O Fundo revisou suas estimativas em outubro e elevou a previsão de crescimento brasileiro em 2025. O país, que estava em 9º lugar em 2023, passou para a 10ª colocação em 2024 — movimento influenciado por oscilações cambiais e pelo desempenho mais forte de outras economias.
O ranking combina dados de Produto Interno Bruto (PIB) e projeções cambiais de praticamente todos os países, compondo um panorama da chamada “corrida dos PIBs” até 2030, último ano para o qual o FMI divulga estimativas.
O cenário global, porém, foi diretamente afetado pela guerra comercial iniciada em abril pelo presidente dos Estados Unidos, Donald Trump. As tarifas impostas pelos EUA levaram o Fundo a reduzir as previsões de crescimento mundial para 2025 e 2026 na revisão publicada no início do ano no Hemisfério Norte.
Na atualização de outubro, houve um pequeno alívio: a estimativa de expansão global para 2025 subiu de 3% para 3,2%, enquanto a de 2026 permaneceu em 3,1%. Apesar desse fôlego moderado, o FMI destacou que a falta de acordos comerciais sólidos aumenta a incerteza e desestimula investimentos, freando a economia internacional.
No caso brasileiro, a projeção para 2025 subiu de 2,3% para 2,4%, impulsionada em parte pelo desempenho acima das expectativas no início de 2024, resultado de uma safra agrícola excepcional. Mas o FMI já aponta sinais de esfriamento à medida que políticas fiscal e monetária seguem restritivas. A estimativa para 2026, inclusive, caiu de 2,1% para 1,9%.

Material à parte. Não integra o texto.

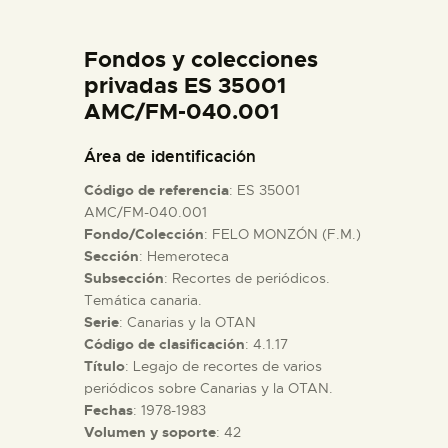
DIDÁCTICA
Fondos y colecciones
ESPAÑOL
privadas ES 35001
AMC/FM-040.001
PREPARAR LA VISITA
Área de identificación
Código de referencia
: ES 35001
ACTIVIDADES
AMC/FM-040.001
Fondo/Colección
: FELO MONZÓN (F.M.)
Sección
: Hemeroteca
█
Subsección
: Recortes de periódicos.
Temática canaria.
EL MUSEO
Serie
: Canarias y la OTAN
Código de clasificación
: 4.1.17
Título
: Legajo de recortes de varios
COLECCIONES
periódicos sobre Canarias y la OTAN.
Fechas
: 1978-1983
Volumen y soporte
: 42
DIDÁCTICA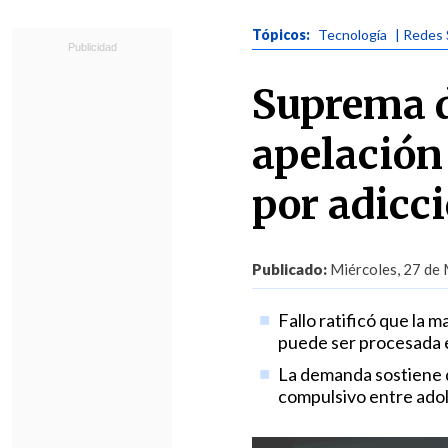
Tópicos:
Tecnología
| Redes 
Suprema d
apelación 
por adicci
Publicado:
Miércoles, 27 de 
Fallo ratificó que la 
puede ser procesada 
La demanda sostiene 
compulsivo entre ado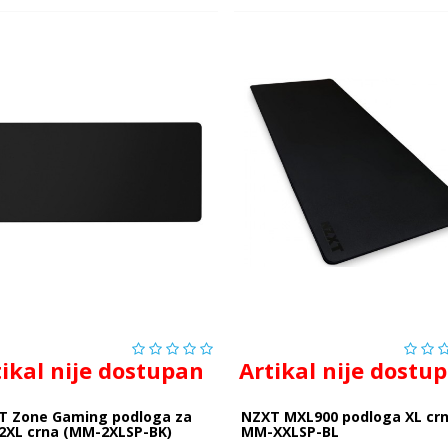
tikal nije dostupan
Artikal nije dostu
T Zone Gaming podloga za
NZXT MXL900 podloga XL cr
 2XL crna (MM-2XLSP-BK)
MM-XXLSP-BL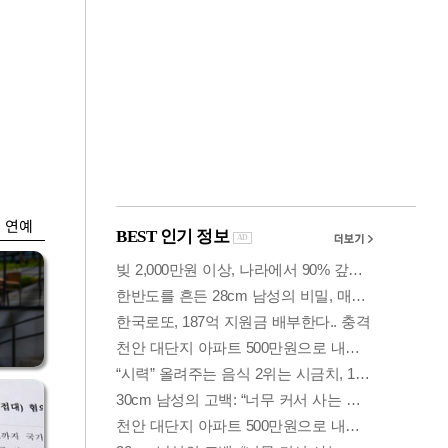
금융
입찰
만스피 꿈 이어질
…
까…韓증권사·글로
벌IB 엇갈린 전망
연예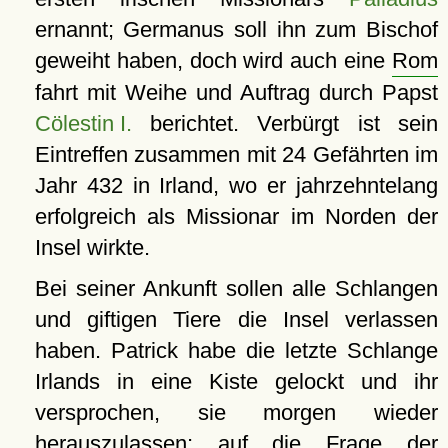
ernannt; Germanus soll ihn zum Bischof
geweiht haben, doch wird auch eine
Rom
fahrt mit Weihe und Auftrag durch Papst
Cölestin I.
berichtet. Verbürgt ist sein
Eintreffen zusammen mit 24 Gefährten im
Jahr 432 in Irland, wo er jahrzehntelang
erfolgreich als Missionar im Norden der
Insel wirkte.
Bei seiner Ankunft sollen alle Schlangen
und giftigen Tiere die Insel verlassen
haben. Patrick habe die letzte Schlange
Irlands in eine Kiste gelockt und ihr
versprochen, sie morgen wieder
herauszulassen; auf die Frage der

Os Estados Unidos, líderes do ranking econômico mundial, tiveram suas previsões elevadas de 1,9% para 2% em 2025 e de 2% para 2,1% em 2026. O Fundo atribui o ajuste ao impacto menor do que o esperado das tarifas anunciadas por Trump, o que respirou um pouco o ambiente financeiro.

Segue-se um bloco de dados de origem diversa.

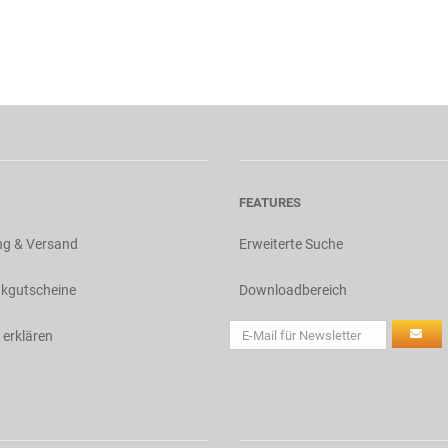
FEATURES
ng & Versand
Erweiterte Suche
kgutscheine
Downloadbereich
 erklären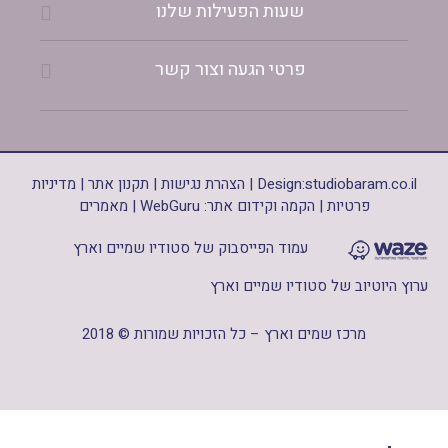
שעות הפעילות שלנו
פרטי הגעה וצור קשר
studiobaram.co.il
Design:
|
הצהרת נגישות
|
תקנון אתר
|
מדיניות
פרטיות
|
הקמה וקידום אתר: WebGuru
|
מאמרים
עמוד הפייסבוק של סטודיו שמיים וארץ
ערוץ היוטיוב של סטודיו שמיים וארץ
מרכז שמים וארץ – כל הזכויות שמורות © 2018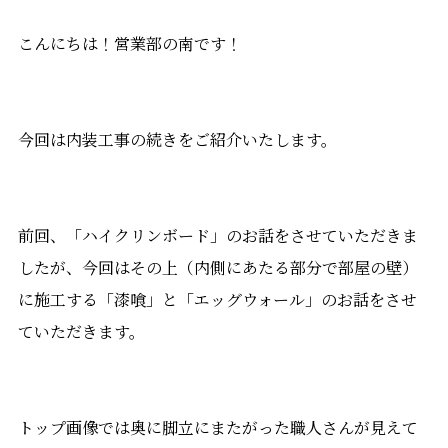
こんにちは！営業部の南です！
今回は内装工事の続きをご紹介いたします。
前回、「ハイクリンボード」のお話をさせていただきま
したが、今回はその上（内側にあたる部分で部屋の壁）
に施工する「漆喰」と「エッグウォール」のお話をさせ
ていただきます。
トップ画像では奥に脚立にまたがった職人さんが見えて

Para a China, segunda maior economia do planeta, não houve mudanças: o FMI manteve projeções de crescimento de 4,8% para 2025 e 4,2% para 2026, ritmo influenciado pela adaptação às novas tensões comerciais.
Até 2030, as projeções mostram o Brasil se alternando com Itália e Canadá nas últimas posições do grupo das dez maiores economias, com italianos e canadenses variando entre a 8ª e a 9ª colocação e o Brasil logo atrás.

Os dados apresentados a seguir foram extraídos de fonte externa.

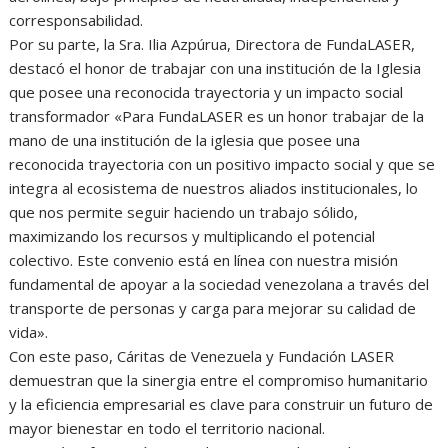
corresponsabilidad.
Por su parte, la Sra. Ilia Azpúrua, Directora de FundaLASER,
destacó el honor de trabajar con una institución de la Iglesia
que posee una reconocida trayectoria y un impacto social
transformador «Para FundaLASER es un honor trabajar de la
mano de una institución de la iglesia que posee una
reconocida trayectoria con un positivo impacto social y que se
integra al ecosistema de nuestros aliados institucionales, lo
que nos permite seguir haciendo un trabajo sólido,
maximizando los recursos y multiplicando el potencial
colectivo. Este convenio está en línea con nuestra misión
fundamental de apoyar a la sociedad venezolana a través del
transporte de personas y carga para mejorar su calidad de
vida».
Con este paso, Cáritas de Venezuela y Fundación LASER
demuestran que la sinergia entre el compromiso humanitario
y la eficiencia empresarial es clave para construir un futuro de
mayor bienestar en todo el territorio nacional.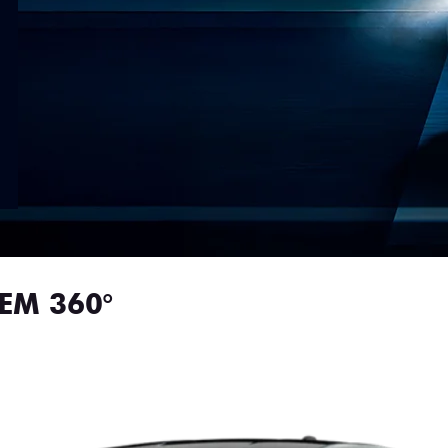
EM 360°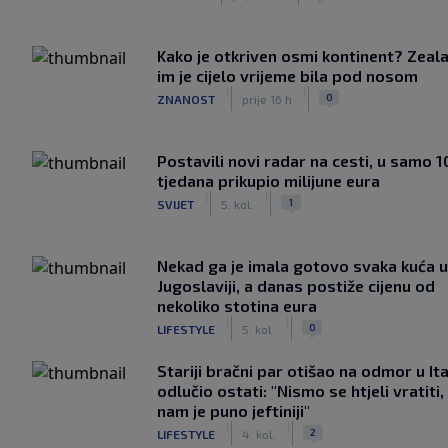
Kako je otkriven osmi kontinent? Zeala
im je cijelo vrijeme bila pod nosom
|
|
0
ZNANOST
prije 16 h
Postavili novi radar na cesti, u samo 1
tjedana prikupio milijune eura
|
|
1
SVIJET
5. kol.
Nekad ga je imala gotovo svaka kuća u
Jugoslaviji, a danas postiže cijenu od
nekoliko stotina eura
|
|
0
LIFESTYLE
5. kol.
Stariji bračni par otišao na odmor u Ital
odlučio ostati: "Nismo se htjeli vratiti,
nam je puno jeftiniji"
|
|
2
LIFESTYLE
4. kol.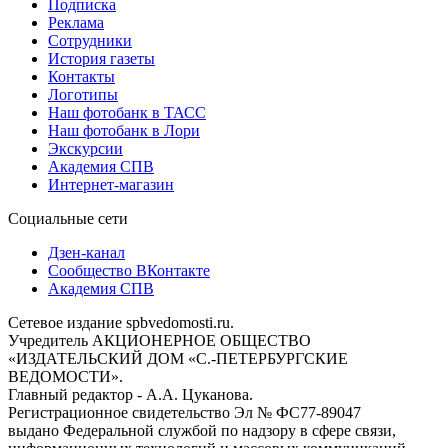
Подписка
Реклама
Сотрудники
История газеты
Контакты
Логотипы
Наш фотобанк в ТАСС
Наш фотобанк в Лори
Экскурсии
Академия СПВ
Интернет-магазин
Социальные сети
Дзен-канал
Сообщество ВКонтакте
Академия СПВ
Сетевое издание spbvedomosti.ru.
Учредитель АКЦИОНЕРНОЕ ОБЩЕСТВО
«ИЗДАТЕЛЬСКИЙ ДОМ «С.-ПЕТЕРБУРГСКИЕ
ВЕДОМОСТИ».
Главный редактор - А.А. Цуканова.
Регистрационное свидетельство Эл № ФС77-89047
выдано Федеральной службой по надзору в сфере связи,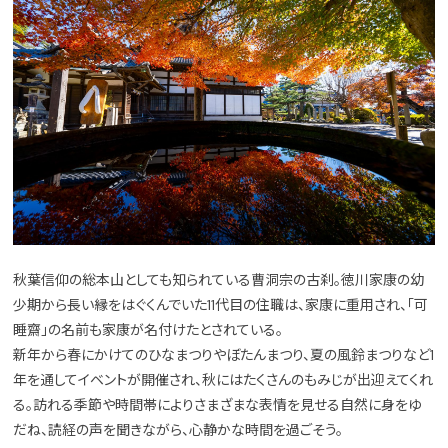
秋葉信仰の総本山としても知られている曹洞宗の古刹。徳川家康の幼
少期から長い縁をはぐくんでいた11代目の住職は、家康に重用され、「可
睡齋」の名前も家康が名付けたとされている。
新年から春にかけてのひなまつりやぼたんまつり、夏の風鈴まつりなど1
年を通してイベントが開催され、秋にはたくさんのもみじが出迎えてくれ
る。訪れる季節や時間帯によりさまざまな表情を見せる自然に身をゆ
だね、読経の声を聞きながら、心静かな時間を過ごそう。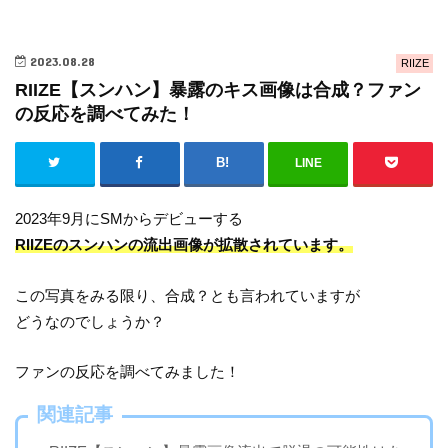
2023.08.28
RIIZE
RIIZE【スンハン】暴露のキス画像は合成？ファン
の反応を調べてみた！
LINE
2023年9月にSMからデビューする
RIIZEのスンハンの流出画像が拡散されています。
この写真をみる限り、合成？とも言われていますが
どうなのでしょうか？
ファンの反応を調べてみました！
関連記事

Mas, quando o assunto é renda per capita, a disparidade é grande. Em 2024, o FMI estima que o PIB per capita do Canadá atingiu US$ 54.473, enquanto o da Itália ficou em US$ 40.224. O brasileiro, por comparação, alcançou apenas US$ 10.214 — menos de um quarto do valor italiano e muito distante do padrão canadense.
Apesar disso, nem Itália nem Canadá aparecem entre os dez países mais ricos do mundo quando se olha exclusivamente para o PIB per capita. No topo dessa lista está Luxemburgo, pequeno centro financeiro europeu, com impressionantes US$ 138.634 por habitante.
O relatório também reforça que o Brasil continua atrás de várias economias emergentes. Países como Chile, México, Rússia e Malásia mantêm renda per capita superior, evidenciando o desafio brasileiro para encurtar a distância em produtividade e desenvolvimento.